Chapter 18 LDA Topic Modeling

Hello! In this tutorial, we will be learning LDA topic modeling. LDA is a statistical model that is commonly used in topic modeling, a family of unsupervised machine learning strategies that are used for clustering or grouping observations. Topic modeling is a mixed-membership clustering strategy primarily used in natural language processing. This means that each observation (really, each message) is seen as a mix of a group of topics.

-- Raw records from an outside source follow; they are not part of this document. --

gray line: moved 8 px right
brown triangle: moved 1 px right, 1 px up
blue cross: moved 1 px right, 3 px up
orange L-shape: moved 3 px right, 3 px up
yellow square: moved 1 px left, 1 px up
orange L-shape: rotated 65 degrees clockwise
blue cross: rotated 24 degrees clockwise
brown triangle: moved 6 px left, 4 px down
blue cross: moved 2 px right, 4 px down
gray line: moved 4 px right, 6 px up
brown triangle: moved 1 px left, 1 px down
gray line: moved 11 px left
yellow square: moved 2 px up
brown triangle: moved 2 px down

For this tutorial, we will be using tweets about academia (we have used this data before) to learn how to construct an LDA topic modeling. In addition to using tidytext, we will also learn two new packages, topicmodels, which is used for topic modeling algorithms generally, and ldatuning, a package used to determine the optimal number of topics in LDA topic modeling.

Let us now load our packages and import our data.

options(scipen=999)
library(tidyverse)
library(tidytext)

library(topicmodels)
library(ldatuning)
tweet_data <- read_csv("data/tweets_academia.csv") %>%
  select(user_id, status_id, screen_name, text, retweet_count, verified)

18.1 Data Cleaning/Wrangling

For LDA modeling, we will need the data to be in a document-term matrix (or, in quanteda language, document-feature matrix). To do so, we’ll process our data using the tidytext package we learned in Week 8 (NLP). First, we’ll remove all the URLs using str_replace_all().

tweet_data$text <- str_replace_all(tweet_data$text, " ?(f|ht)tp(s?)://(.*)[.][a-z]+", "")

Next, we build a custom dictionary of stop words and binds it to an already existing list of stop words in tidytext (stop_words).

final_stop <- data.frame(word = c("said", "u", "0001f6a8", "illvi9k4pg", "https", "t.co", "video", "amp", "2000", "18", "school", "grad",
                                  "1", "2", "3", "4", "don", "6", "0001f62d", "im", "fe0f", "30"), 
                         lexicon = "custom") %>%
  rbind(stop_words)

Finally, we prepare our document-term matrix using the cast_dtm() function.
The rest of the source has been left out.